WHAT THE EXERCISE ASKS -> Every line in the listing below that holds the word "Gibson" should be returned.

SOURCE DATA ->
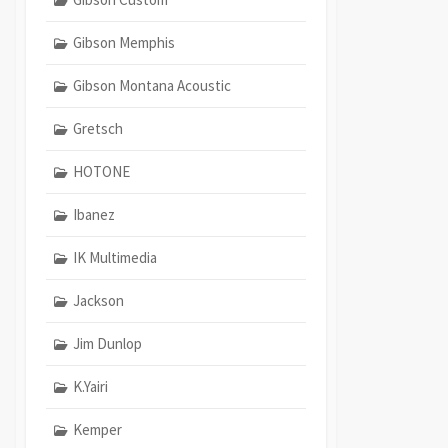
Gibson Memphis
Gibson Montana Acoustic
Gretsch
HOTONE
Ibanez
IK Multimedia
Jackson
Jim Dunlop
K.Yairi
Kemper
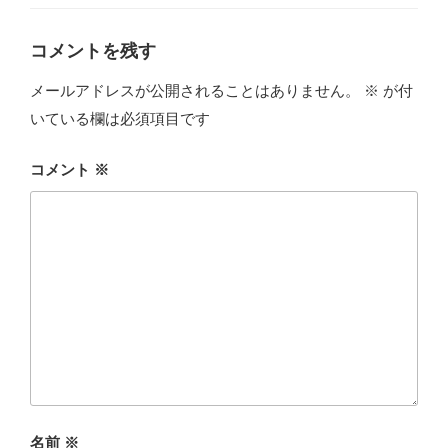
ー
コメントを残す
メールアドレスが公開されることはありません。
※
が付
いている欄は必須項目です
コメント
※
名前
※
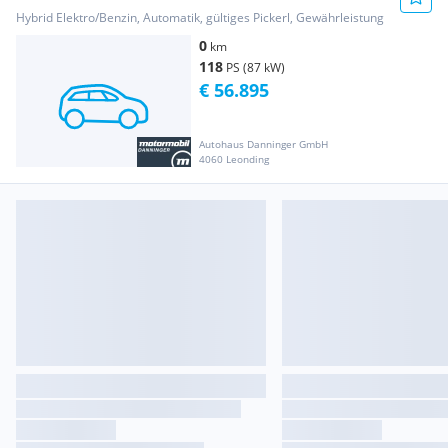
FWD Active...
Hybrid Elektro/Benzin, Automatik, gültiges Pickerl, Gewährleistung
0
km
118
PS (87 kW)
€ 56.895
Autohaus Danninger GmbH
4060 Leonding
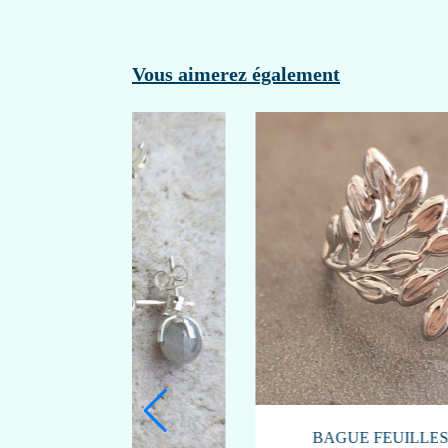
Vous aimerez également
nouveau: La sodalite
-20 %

---

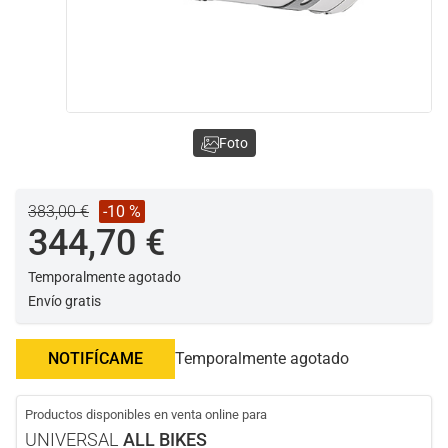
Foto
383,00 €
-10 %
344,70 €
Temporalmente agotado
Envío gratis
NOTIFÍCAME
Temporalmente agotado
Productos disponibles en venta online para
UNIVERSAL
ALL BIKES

--

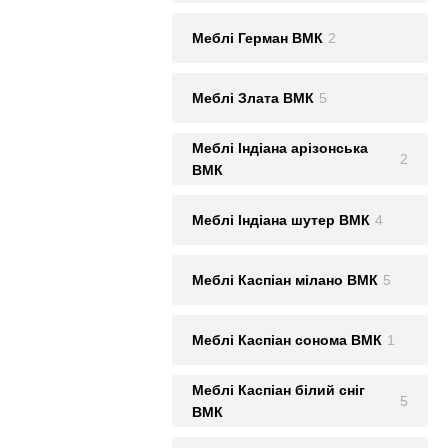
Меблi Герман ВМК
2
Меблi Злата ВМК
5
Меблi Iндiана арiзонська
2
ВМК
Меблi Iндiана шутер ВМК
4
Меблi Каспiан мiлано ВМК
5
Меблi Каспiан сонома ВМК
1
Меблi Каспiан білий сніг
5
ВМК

RESULT FOR THIS TASK ->
Gibson Memphis
Gibson Montana Acoustic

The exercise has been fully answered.